Burgin v. Phillips

128 So. 2d 491 | Ala. | 1961

This is an appeal from a final decree of the Equity Division of the Circuit Court of the Tenth Judicial Circuit of Alabama. T. M. Burgin is the appellant and Tes A. Phillips and others are the appellees.

The case originated as an in personam bill to quiet title, with an averment in the alternative that if the respondent has some interest in the land, the real estate could not be equitably divided among the tenants in common and that it is necessary that the land be sold for division. The complainants, Tes A. Phillips and others, are alleged to be tenants in common and the proceeding was instituted against T. M. Burgin requiring him to come forth and specify why and how he claims an interest in the real estate described in the bill of complaint.

No demurrer was filed to the bill of complaint, but the respondent, T. M. Burgin, filed answer to the bill of complaint, alleging that he owned an interest in the real estate by reason of a written contract to purchase, a copy of the contract being attached to and made a part of the answer. T. M. Burgin with the answer filed a cross bill setting forth the contract to purchase and prayed for an ascertainment of the amount due under the contract and called for specific performance of the contract. In the alternative the cross bill filed by T. M. Burgin prayed that if the court should ascertain that the vendors who executed the contract of sale to T. M. Burgin, were not the owners of all the interest in the land, that he be conveyed the interest of those so signing the contract with a proportionate abatement of the purchase price. Demurrers were filed to the cross bill but were not ruled upon.

In answer to the cross bill the respondents (the original complainants) allege that there was no legal contract of sale and that the contract was not signed by all the owners of the land, those signing the contract being only Tes A. Phillips and Lynn P. Rashbaum, who each own only an undivided interest in the property, and that the contract was delivered conditionally to T. E. Bonner, the real estate agent negotiating the sale, with instructions to obtain the signatures of the remaining complainants.

It is further alleged that T. E. Bonnor, having previously made a sale of property belonging to complainants, knew that a sale by the legal guardian of Kathleen Phillips, a minor who owns an undivided 1/4th interest in the property, would be subject to the approval of a court of proper jurisdiction, and that Patricia G. Garson, the legal guardian of Kathleen Phillips, a minor, had no authority to make such sale without the approval of the court, and that she as such guardian had never executed the contract.

It is further alleged that the trustees under the will of Sam Phillips, deceased, owned an undivided 1/8th interest in the property and that the trustees have never authorized approval of the sale or signed the contract. *81

It is further alleged in the cross bill that after the contract was signed by Tes A. Phillips and Lynn P. Rashbaum, it was mailed by Mrs.
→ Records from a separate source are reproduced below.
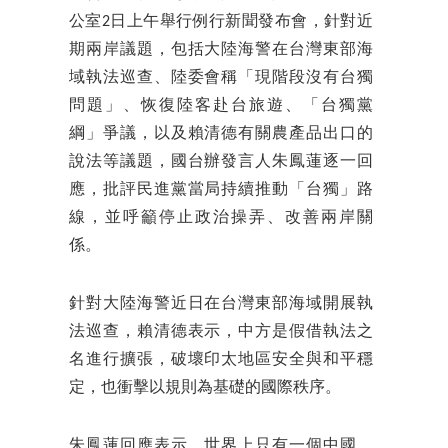
公室2日上午舉行例行新聞發布會，針對近
期兩岸議題，包括大陸海警在台灣東部海
域執法巡查、陸委會稱「現階段沒有台獨
問題」、恢復陸客赴台旅遊、「台獨黨
綱」爭議，以及賴清德有關農產品出口的
說法等議題，國台辦發言人朱鳳蓮逐一回
應，批評民進黨當局持續推動「台獨」路
線，並呼籲停止政治操弄、改善兩岸關
係。
針對大陸海警近日在台灣東部海域開展執
法巡查，賴清德表示，中方是假借執法之
名進行擴張，破壞印太地區安全與和平穩
定，也衝擊以規則為基礎的國際秩序。
朱鳳蓮回應表示，世界上只有一個中國，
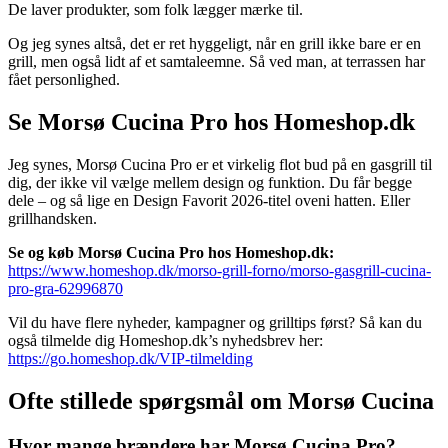
De laver produkter, som folk lægger mærke til.
Og jeg synes altså, det er ret hyggeligt, når en grill ikke bare er en
grill, men også lidt af et samtaleemne. Så ved man, at terrassen har
fået personlighed.
Se Morsø Cucina Pro hos Homeshop.dk
Jeg synes, Morsø Cucina Pro er et virkelig flot bud på en gasgrill til
dig, der ikke vil vælge mellem design og funktion. Du får begge
dele – og så lige en Design Favorit 2026-titel oveni hatten. Eller
grillhandsken.
Se og køb Morsø Cucina Pro hos Homeshop.dk:
https://www.homeshop.dk/morso-grill-forno/morso-gasgrill-cucina-
pro-gra-62996870
Vil du have flere nyheder, kampagner og grilltips først? Så kan du
også tilmelde dig Homeshop.dk’s nyhedsbrev her:
https://go.homeshop.dk/VIP-tilmelding
Ofte stillede spørgsmål om Morsø Cucina
Hvor mange brændere har Morsø Cucina Pro?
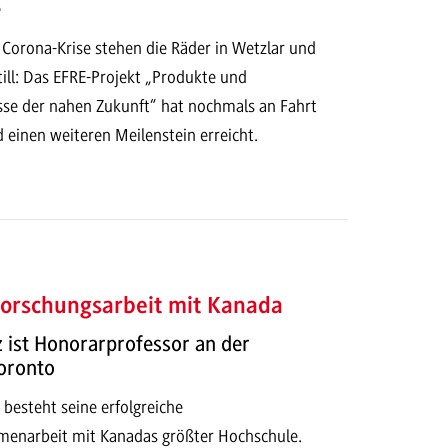
e
 Corona-Krise stehen die Räder in Wetzlar und
ill: Das EFRE-Projekt „Produkte und
se der nahen Zukunft“ hat nochmals an Fahrt
inen weiteren Meilenstein erreicht.
Forschungsarbeit mit Kanada
lz ist Honorarprofessor an der
Toronto
n besteht seine erfolgreiche
enarbeit mit Kanadas größter Hochschule.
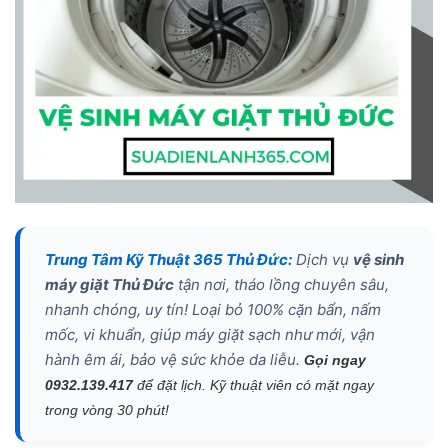
Trung Tâm Kỹ Thuật 365 Thủ Đức:
Dịch vụ
vệ sinh
máy giặt Thủ Đức
tận nơi, tháo lồng chuyên sâu,
nhanh chóng, uy tín! Loại bỏ 100% cặn bẩn, nấm
mốc, vi khuẩn, giúp máy giặt sạch như mới, vận
hành êm ái, bảo vệ sức khỏe da liễu.
Gọi ngay
0932.139.417
để đặt lịch. Kỹ thuật viên có mặt ngay
trong vòng 30 phút!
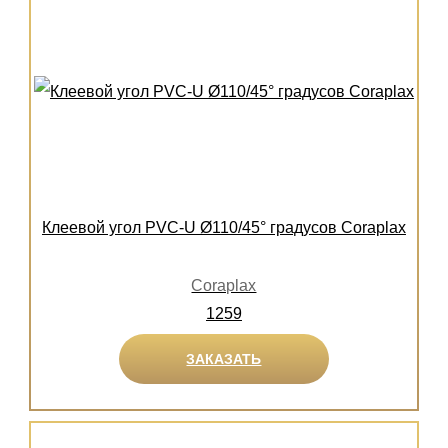
Клеевой угол PVC-U Ø110/45° градусов Coraplax
Coraplax
1259
ЗАКАЗАТЬ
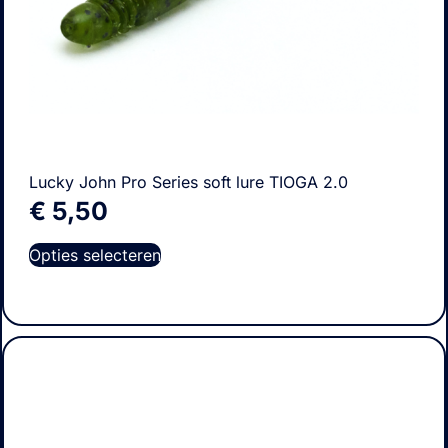
Lucky John Pro Series soft lure TIOGA 2.0
€
5,50
Opties selecteren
Tes A. Phillips to T. E. Bonner and that before said contract was received by T. E. Bonner, Mrs. Tes A. Phillips by long distance telephone called T. E. Bonner and requested him not to deliver the contract to T. M. Burgin but to return the contract to her.
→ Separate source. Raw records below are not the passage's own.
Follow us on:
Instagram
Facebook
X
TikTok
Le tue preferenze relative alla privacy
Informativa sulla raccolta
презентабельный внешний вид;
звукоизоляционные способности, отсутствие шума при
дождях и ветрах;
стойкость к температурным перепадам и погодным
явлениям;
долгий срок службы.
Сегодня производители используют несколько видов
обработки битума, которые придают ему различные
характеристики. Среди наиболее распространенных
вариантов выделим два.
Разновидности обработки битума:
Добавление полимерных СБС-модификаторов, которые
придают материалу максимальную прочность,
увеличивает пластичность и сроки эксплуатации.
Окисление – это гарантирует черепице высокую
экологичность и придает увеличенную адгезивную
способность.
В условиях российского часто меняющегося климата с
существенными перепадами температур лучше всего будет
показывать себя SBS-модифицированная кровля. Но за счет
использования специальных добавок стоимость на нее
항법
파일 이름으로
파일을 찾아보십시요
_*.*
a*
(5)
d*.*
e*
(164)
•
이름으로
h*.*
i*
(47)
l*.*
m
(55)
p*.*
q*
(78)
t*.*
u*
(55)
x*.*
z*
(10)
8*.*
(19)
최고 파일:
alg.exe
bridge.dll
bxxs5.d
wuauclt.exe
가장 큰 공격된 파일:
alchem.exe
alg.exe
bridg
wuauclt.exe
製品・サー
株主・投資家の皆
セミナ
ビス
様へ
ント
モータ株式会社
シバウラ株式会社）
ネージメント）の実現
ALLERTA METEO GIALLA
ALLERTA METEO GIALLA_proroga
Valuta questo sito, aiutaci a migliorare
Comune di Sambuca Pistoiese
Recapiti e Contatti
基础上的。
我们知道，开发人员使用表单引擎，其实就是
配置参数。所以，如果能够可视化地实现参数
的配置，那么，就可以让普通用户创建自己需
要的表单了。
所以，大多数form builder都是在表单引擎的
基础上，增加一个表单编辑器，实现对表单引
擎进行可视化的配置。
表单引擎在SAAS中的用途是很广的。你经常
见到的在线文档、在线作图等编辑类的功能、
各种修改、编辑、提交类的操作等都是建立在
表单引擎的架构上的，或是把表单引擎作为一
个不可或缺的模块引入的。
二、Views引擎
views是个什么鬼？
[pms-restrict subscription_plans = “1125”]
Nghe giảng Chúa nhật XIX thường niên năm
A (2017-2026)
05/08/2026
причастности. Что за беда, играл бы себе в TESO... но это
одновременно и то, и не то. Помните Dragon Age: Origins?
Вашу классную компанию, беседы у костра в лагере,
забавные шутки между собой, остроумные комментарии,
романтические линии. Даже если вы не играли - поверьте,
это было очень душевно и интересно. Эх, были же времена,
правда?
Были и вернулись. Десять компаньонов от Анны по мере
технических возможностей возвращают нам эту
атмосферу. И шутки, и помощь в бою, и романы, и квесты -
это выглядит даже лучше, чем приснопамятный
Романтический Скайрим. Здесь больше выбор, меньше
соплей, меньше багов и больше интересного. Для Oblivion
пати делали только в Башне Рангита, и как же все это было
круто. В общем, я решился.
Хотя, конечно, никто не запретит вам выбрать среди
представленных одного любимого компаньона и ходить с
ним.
It is further alleged that prior to the receipt by T. E. Bonner of the contract through the mail, complainants' attorney, Ben Leader, called T. E. Bonner and instructed him not to deliver the contract to the respondent but to deliver the contract to him and that the owners had decided not to sell the property and under no circumstances should the contract be delivered to T. M. Burgin.

It is further alleged that T. E. Bonner, notwithstanding his familiarity with the title and notwithstanding the fact that he had acted as rental agent for the owners for a long period of time and notwithstanding the fact that he knew that the contract had not been signed by all the parties in interest and that the sale would have to be confirmed by the court and notwithstanding the instructions from both Tes A. Phillips and her attorney, Ben Leader, not to deliver the contract, without authority and in direct violation of instructions, did deliver a copy of the contract to the respondent and cross complainant, T. M. Burgin.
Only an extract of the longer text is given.